__BRIEF__: For these records, count the lines containing the word "حاضر" and respond with the number alone.

(Beginning of PROVIDED RECORDS)

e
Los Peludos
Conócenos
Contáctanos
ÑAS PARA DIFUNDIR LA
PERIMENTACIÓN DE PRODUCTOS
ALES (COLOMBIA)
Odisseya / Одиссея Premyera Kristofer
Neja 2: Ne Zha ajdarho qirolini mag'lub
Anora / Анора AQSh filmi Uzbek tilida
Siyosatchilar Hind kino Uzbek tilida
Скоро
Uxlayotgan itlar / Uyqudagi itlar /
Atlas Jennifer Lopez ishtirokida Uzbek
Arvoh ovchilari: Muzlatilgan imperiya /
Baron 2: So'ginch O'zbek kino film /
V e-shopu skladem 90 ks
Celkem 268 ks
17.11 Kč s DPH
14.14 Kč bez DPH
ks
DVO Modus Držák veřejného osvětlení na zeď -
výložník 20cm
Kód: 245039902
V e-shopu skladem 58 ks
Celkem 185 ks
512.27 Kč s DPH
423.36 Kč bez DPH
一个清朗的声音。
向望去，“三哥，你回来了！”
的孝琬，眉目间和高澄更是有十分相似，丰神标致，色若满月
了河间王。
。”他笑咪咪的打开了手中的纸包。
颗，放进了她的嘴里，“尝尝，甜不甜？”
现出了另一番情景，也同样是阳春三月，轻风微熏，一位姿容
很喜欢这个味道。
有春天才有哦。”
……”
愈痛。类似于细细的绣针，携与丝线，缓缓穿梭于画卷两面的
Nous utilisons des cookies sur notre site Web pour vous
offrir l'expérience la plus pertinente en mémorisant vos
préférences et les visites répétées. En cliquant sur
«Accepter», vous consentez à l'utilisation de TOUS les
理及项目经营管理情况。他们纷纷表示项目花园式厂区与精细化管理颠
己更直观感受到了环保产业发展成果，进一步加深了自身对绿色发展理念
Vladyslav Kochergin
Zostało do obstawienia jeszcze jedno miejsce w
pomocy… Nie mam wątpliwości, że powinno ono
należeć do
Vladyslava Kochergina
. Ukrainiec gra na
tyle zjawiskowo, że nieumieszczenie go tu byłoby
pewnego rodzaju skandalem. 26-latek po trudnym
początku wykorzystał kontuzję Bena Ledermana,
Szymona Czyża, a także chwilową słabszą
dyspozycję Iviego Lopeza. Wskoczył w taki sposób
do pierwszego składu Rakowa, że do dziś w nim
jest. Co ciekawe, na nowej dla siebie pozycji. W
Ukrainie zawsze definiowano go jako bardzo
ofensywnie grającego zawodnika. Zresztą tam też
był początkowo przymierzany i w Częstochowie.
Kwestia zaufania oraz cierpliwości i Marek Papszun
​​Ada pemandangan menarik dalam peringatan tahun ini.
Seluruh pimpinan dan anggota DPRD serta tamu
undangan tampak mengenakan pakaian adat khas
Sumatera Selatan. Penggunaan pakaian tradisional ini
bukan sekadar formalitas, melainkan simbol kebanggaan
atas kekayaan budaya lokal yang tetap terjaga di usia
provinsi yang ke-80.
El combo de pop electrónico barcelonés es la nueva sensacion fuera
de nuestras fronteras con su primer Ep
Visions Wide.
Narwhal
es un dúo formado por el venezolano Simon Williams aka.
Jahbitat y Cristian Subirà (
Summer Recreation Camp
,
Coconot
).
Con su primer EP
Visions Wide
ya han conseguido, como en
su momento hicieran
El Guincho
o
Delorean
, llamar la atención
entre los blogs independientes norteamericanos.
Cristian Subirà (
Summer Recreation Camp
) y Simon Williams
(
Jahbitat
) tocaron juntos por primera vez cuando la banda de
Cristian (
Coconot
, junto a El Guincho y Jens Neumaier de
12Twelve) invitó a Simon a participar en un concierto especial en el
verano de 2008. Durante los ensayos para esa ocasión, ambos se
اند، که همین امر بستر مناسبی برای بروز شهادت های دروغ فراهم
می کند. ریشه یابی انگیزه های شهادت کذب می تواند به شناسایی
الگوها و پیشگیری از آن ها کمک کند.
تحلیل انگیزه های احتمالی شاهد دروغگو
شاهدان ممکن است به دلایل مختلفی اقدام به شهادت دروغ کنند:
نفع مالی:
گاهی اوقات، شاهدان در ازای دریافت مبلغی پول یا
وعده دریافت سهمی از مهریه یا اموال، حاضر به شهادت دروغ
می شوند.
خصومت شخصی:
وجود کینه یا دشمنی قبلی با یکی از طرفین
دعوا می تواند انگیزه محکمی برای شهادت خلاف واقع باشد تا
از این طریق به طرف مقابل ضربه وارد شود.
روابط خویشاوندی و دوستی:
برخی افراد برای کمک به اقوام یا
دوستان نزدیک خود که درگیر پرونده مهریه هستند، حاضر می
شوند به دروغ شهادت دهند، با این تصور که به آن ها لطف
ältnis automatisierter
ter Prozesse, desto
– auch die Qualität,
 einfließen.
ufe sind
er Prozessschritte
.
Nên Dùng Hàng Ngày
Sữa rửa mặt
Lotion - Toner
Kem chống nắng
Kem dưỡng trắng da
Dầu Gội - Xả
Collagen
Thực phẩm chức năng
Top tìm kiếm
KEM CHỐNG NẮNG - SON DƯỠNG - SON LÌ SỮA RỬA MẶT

(End of PROVIDED RECORDS)

__OUTPUT OF THE TASK__: 2